Тут я неожиданно увидел своего юриста, к которому раздумал заходить. Он торопливо шагал вниз по улице; заметив меня, остановился, но лишь для того, чтобы сообщить: он сворачивает свою практику и вообще уезжает из города, а мои ценные бумаги и все остальное передал на хранение в банк, так что теперь я сам смогу найти их там в депозитном сейфе. Свой поступок он объяснил так: «Я уже накопил достаточно, чтобы худо-бедно хватило на остаток жизни, а больше теперь и думать не о чем».

В задумчивости я продолжил путь. Теперь стало ясно, что привести себя в порядок перед встречей с Эгглестоном не получится, так что я направился прямиком к нему, удивляясь лишь необычно большому количеству пьяных, которые, казалось, заполонили все улицы.

С Чарли мы буквально столкнулись в дверях: он как раз готовился к выходу. При этом мой друг был одет столь небрежно, что я сразу почувствовал: за собственный внешний вид могу не беспокоиться.

— Привет, старина! — воскликнул Эгглестон. — Сто лет тебя не видел! Собирался пройтись, но, раз уж ты здесь, отложу это: будь гостем!

— «Пройтись»? Ты подразумеваешь под этим то же, что и прежде?

Я замер, все-таки не в силах поверить собственным глазам. Мой друг Чарли, аккуратист и дамский угодник, законодатель мод, намеревается выйти в свет, изменив всем своим прежним привычкам?

— Понимаю, старина, — кивнул он. — Но какая теперь разница? Кто сейчас меня увидит?.. Заходи, что стоишь столбом: посидим, пообщаемся. Больше ведь делать все равно нечего!

Его квартира пребывала в еще большем небрежении, чем прическа и костюм: то, что я увидел внутри, можно было описать только словом «кавардак». Также было очевидно, что он полностью забросил живопись.

— Какая теперь разница, старина? — пожал плечами Чарли, выслушав мой упрек по этому поводу. — Ну да, я не могу заниматься прежним делом: сперва меня покинула моя натурщица, а вслед за ней удалилась и муза… Между прочим, это всех муз касается: как у тебя, дружище, движется работа над той поэмой, которую ты читал мне при нашей прошлой встрече? Помнится, тогда у тебя первые четыре станса были готовы — ну-ка, продекламируй мне пятый!

— Ну… У меня… — Я облизал разом пересохшие губы. Листок с этими четырьмя стансами так и лежал на моем письменном столе, и к ним с тех пор не прибавилось ни слова. В самом деле, не могло же оно само прибавиться, без моего участия! А моя мысль к поэзии почему-то не возвращалась с тех самых пор, как… — Видишь ли, Чарли, должен признать…

Тут мы оба рассмеялись. И правда, глупо скрывать грех, раз уж ему оказались подвержены, по-видимому, вообще все! Мы тут же договорились прямо сейчас вместе навестить наших общих друзей, поинтересоваться их творческими успехами и послушать, как они будут увиливать. Вечер, проведенный за чередой таких визитов, обещал быть поистине прекрасным!

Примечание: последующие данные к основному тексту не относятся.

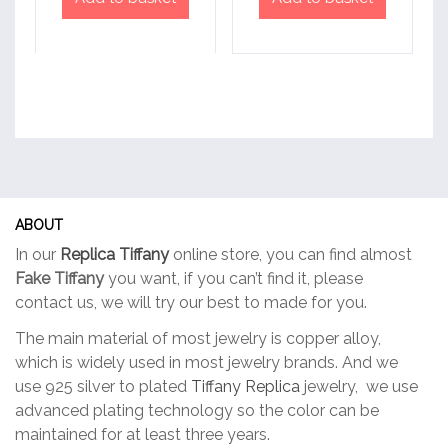
ABOUT
In our
Replica Tiffany
online store, you can find almost
Fake Tiffany
you want, if you can’t find it, please
contact us, we will try our best to made for you.
The main material of most jewelry is copper alloy,
which is widely used in most jewelry brands. And we
use 925 silver to plated
Tiffany Replica
jewelry, we use
advanced plating technology so the color can be
maintained for at least three years.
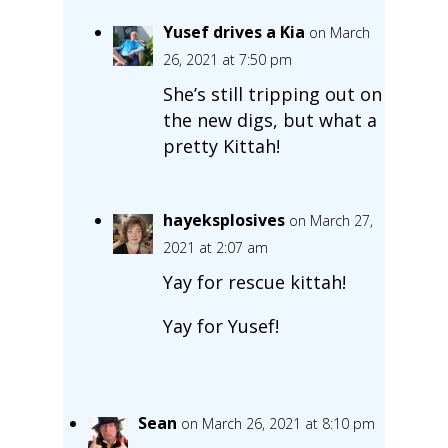
Yusef drives a Kia
on March
26, 2021 at 7:50 pm
She’s still tripping out on
the new digs, but what a
pretty Kittah!
hayeksplosives
on March 27,
2021 at 2:07 am
Yay for rescue kittah!
Yay for Yusef!
Sean
on March 26, 2021 at 8:10 pm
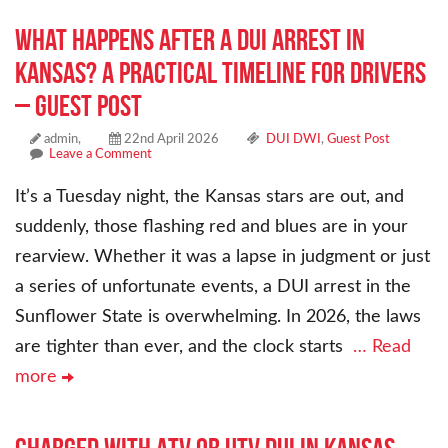
What Happens After a DUI Arrest in
Kansas? A Practical Timeline for Drivers
– Guest Post
admin,
22nd April 2026
DUI DWI
,
Guest Post
Leave a Comment
It’s a Tuesday night, the Kansas stars are out, and
suddenly, those flashing red and blues are in your
rearview. Whether it was a lapse in judgment or just
a series of unfortunate events, a DUI arrest in the
Sunflower State is overwhelming. In 2026, the laws
are tighter than ever, and the clock starts
… Read
more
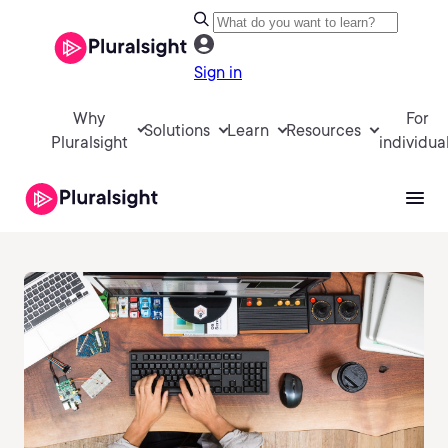
Sign in
Why
For
Solutions
Learn
Resources
Pluralsight
individua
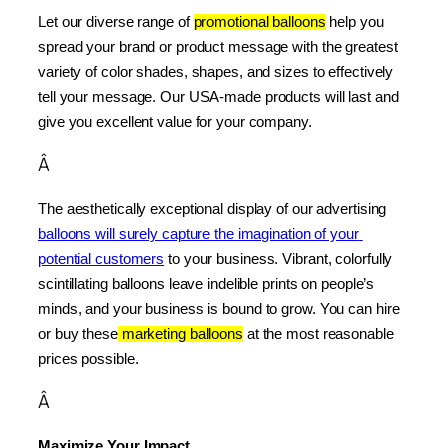
Let our diverse range of 
promotional balloons
 help you 
spread your brand or product message with the greatest 
variety of color shades, shapes, and sizes to effectively 
tell your message. Our USA-made products will last and 
give you excellent value for your company.
Â
The aesthetically exceptional display of our advertising 
balloons will surely capture the imagination of your 
potential customers
 to your business. Vibrant, colorfully 
scintillating balloons leave indelible prints on people’s 
minds, and your business is bound to grow. You can hire 
or buy these
 marketing balloons
 at the most reasonable 
prices possible.
Â
Maximize Your Impact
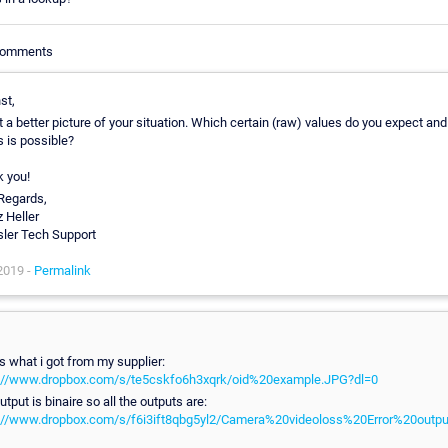
 Comments
st,
t a better picture of your situation. Which certain (raw) values do you expect an
s is possible?
 you!
Regards,
z Heller
ler Tech Support
2019 -
Permalink
is what i got from my supplier:
://www.dropbox.com/s/te5cskfo6h3xqrk/oid%20example.JPG?dl=0
tput is binaire so all the outputs are:
://www.dropbox.com/s/f6i3ift8qbg5yl2/Camera%20videoloss%20Error%20output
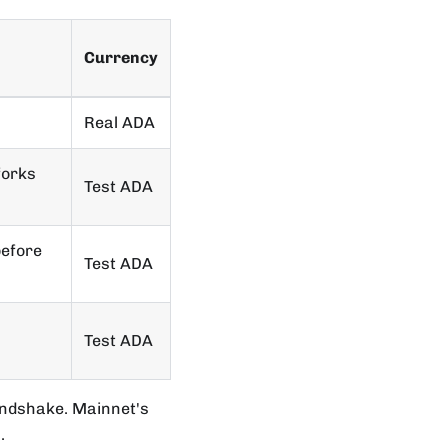
Currency
Real ADA
forks
Test ADA
before
Test ADA
Test ADA
andshake. Mainnet's
.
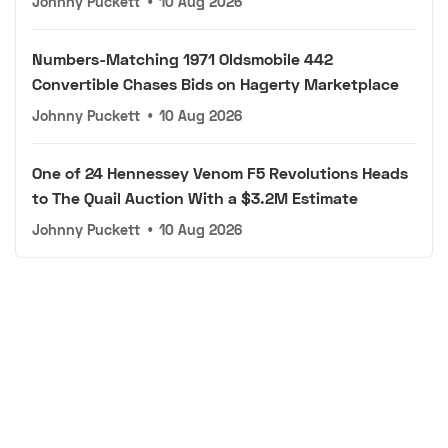
Johnny Puckett
•
10 Aug 2026
Numbers-Matching 1971 Oldsmobile 442
Convertible Chases Bids on Hagerty Marketplace
Johnny Puckett
•
10 Aug 2026
One of 24 Hennessey Venom F5 Revolutions Heads
to The Quail Auction With a $3.2M Estimate
Johnny Puckett
•
10 Aug 2026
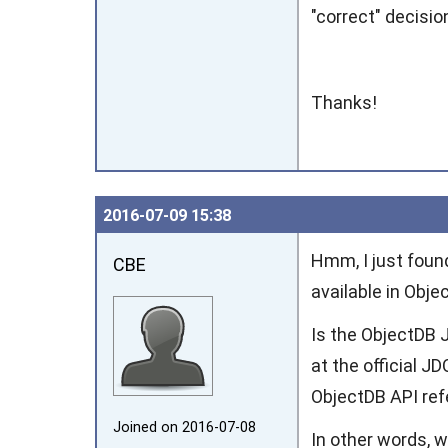
"correct" decisi
Thanks!
2016‑07‑09 15:38
Hmm, I just found
CBE
available in Obje
Is the ObjectDB J
at the official J
ObjectDB API re
Joined on 2016‑07‑08
In other words, w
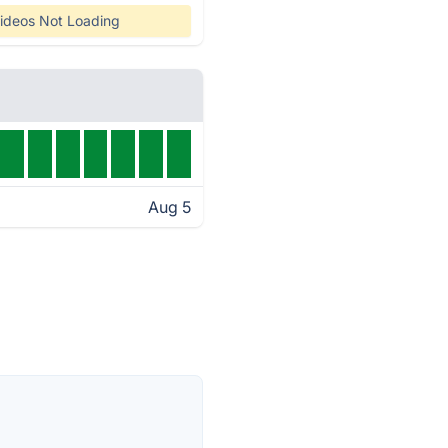
ideos Not Loading
Aug 5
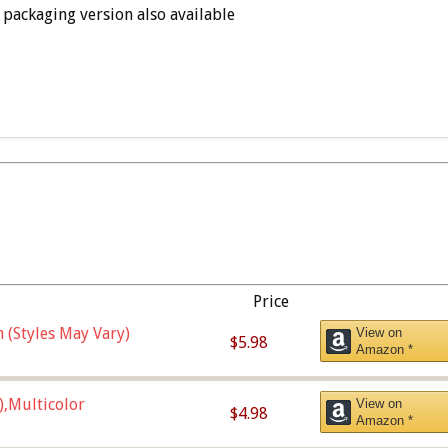
packaging version also available
Price
 (Styles May Vary)
View on
$5.98
Amazon *
),Multicolor
View on
$4.98
Amazon *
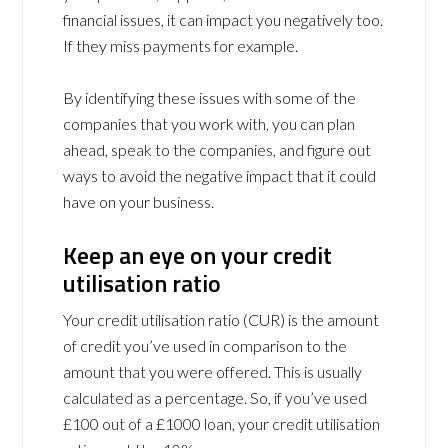
financial issues, it can impact you negatively too.
If they miss payments for example.
By identifying these issues with some of the
companies that you work with, you can plan
ahead, speak to the companies, and figure out
ways to avoid the negative impact that it could
have on your business.
Keep an eye on your credit
utilisation ratio
Your credit utilisation ratio (CUR) is the amount
of credit you’ve used in comparison to the
amount that you were offered. This is usually
calculated as a percentage. So, if you’ve used
£100 out of a £1000 loan, your credit utilisation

Поймать экипаж оказалось невозможным, так что мы тронулись пешком. Я вновь обратил внимание на контраст, который нынешние улицы представляли с собственным же видом до… события. Все встречные были угрюмы и озабочены, магазины по большей части закрыты, театры пустовали. Становилось похоже, что события развиваются неправильным образом. Многие из попадавшихся нам на пути мужчин, судя по выражениям их лиц, страдали от несварения желудка: по-видимому, кулинарное искусство исчезло раньше прочих. А вот неумеренное потребление спиртного, наоборот, повсеместно распространилось среди всех классов, особенно рабочего.

Не было ни смеха, ни каких-либо признаков дружелюбного поведения — похоже, проблемы голодного брюха попросту отменили все это как ненужные излишества. Повсюду царила настороженная, агрессивная готовность немедленно вступить в борьбу за те блага жизни, которые еще оставались доступны.

Рабочие, пьяные или трезвые, держались необычно. Они выглядели столь же неудовлетворенными жизнью, как и все остальные, но теперь они вели себя вызывающе и высокомерно — особенно по отношению к представителям классов, ранее считавших себя высшими. Теперь такой «представитель», столкнувшись с пролетарием (буквально жаждущим этого), немедленно подвергался оскорблениям, если не чему похуже…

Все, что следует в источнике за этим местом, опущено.